The Principles of Sôtô Zen Buddhism
Calligraphy of Master Taisen Deshimaru
Sôtô Zen Buddhism follows on in the spiritual and religious tradition founded by Shakyamuni Buddha in India 2,500 years ago. Its fundamental principles are those of the doctrine preached by the Buddha and expressed in the Four Noble Truths. These truths describe both the suffering and the dissatisfaction related to the human condition, the causes of this state and the possibility to liberate ourselves from it. The law of production according to causes and conditions, the notions of impermanence, the absence of self (anatman), and interdependence are also at the core of the doctrine.

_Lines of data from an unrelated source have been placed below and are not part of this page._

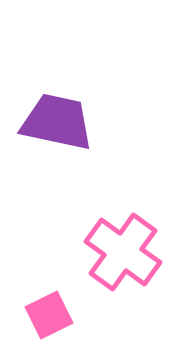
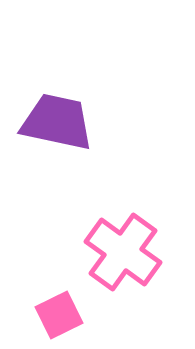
pink square: moved 10 px right
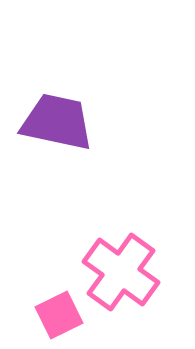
pink cross: moved 2 px left, 20 px down
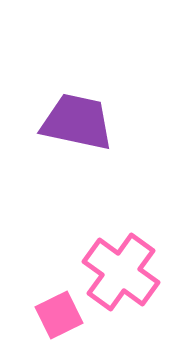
purple trapezoid: moved 20 px right
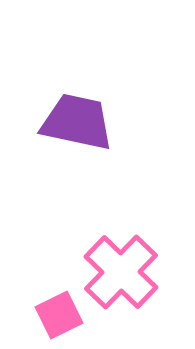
pink cross: rotated 8 degrees clockwise
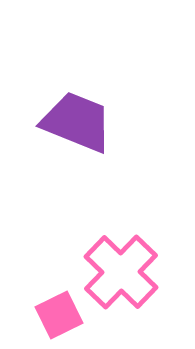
purple trapezoid: rotated 10 degrees clockwise
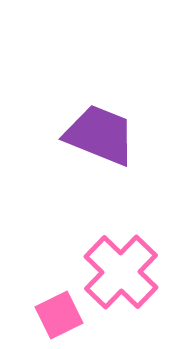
purple trapezoid: moved 23 px right, 13 px down
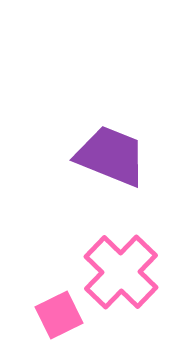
purple trapezoid: moved 11 px right, 21 px down
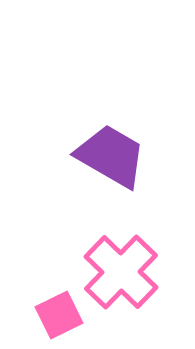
purple trapezoid: rotated 8 degrees clockwise
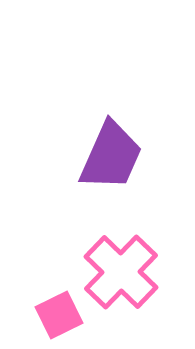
purple trapezoid: rotated 84 degrees clockwise
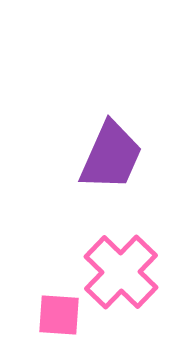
pink square: rotated 30 degrees clockwise
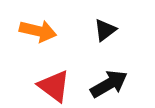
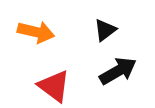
orange arrow: moved 2 px left, 1 px down
black arrow: moved 9 px right, 13 px up
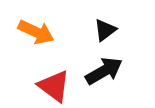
orange arrow: rotated 12 degrees clockwise
black arrow: moved 14 px left
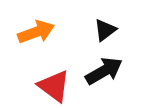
orange arrow: rotated 45 degrees counterclockwise
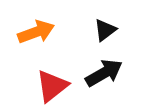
black arrow: moved 2 px down
red triangle: moved 2 px left; rotated 45 degrees clockwise
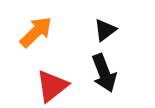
orange arrow: rotated 24 degrees counterclockwise
black arrow: rotated 99 degrees clockwise
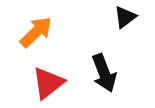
black triangle: moved 20 px right, 13 px up
red triangle: moved 4 px left, 3 px up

Sôtô Zen spread to the heart of the Buddhism of the Great Vehicle (Mâhâyânâ) and made its own the ideals of the compassionate bodhisattva and the salvation of all beings. In its practice, it deepens the notions resulting from the great philosophical systems developed by this branch of Buddhism, such as the consistency between emptiness and phenomena, the interpenetration of all phenomena, the realisation of awakening in the midst of illusion, and Buddha-nature as inherent in all beings.
More generally, Sôtô Zen practice is realised, like other Buddhist traditions, through three aspects: the precepts, meditation, and wisdom. In addition, it places the accent on the following points, more specific to Sôtô Zen:
- The unity of practice and realisation. Practice and study are not the means to attain to a goal – awakening, realisation – but are in themselves the doing of awakening and of realisation.
- Zazen as a fundamental, religious practice. Zazen, sufficient unto itself, with no exterior object, is the ideal place of the unity of practice and realisation; it is the continuation of the peaceful sitting and effortlessness of the Buddha after he had realised awakening.
- The right transmission of the mind of the Buddhas is realised in the person-to-person encounter between master and disciple.
- Ordinary life and the mind as they are nothing other than the expression of the life and mind of Buddha.
- The feeling of gratitude and its ritual expression are constituent of the practice.
- Attention to form and the intuition of wholeness are not separate.
- Practice and doctrine fit together perfectly.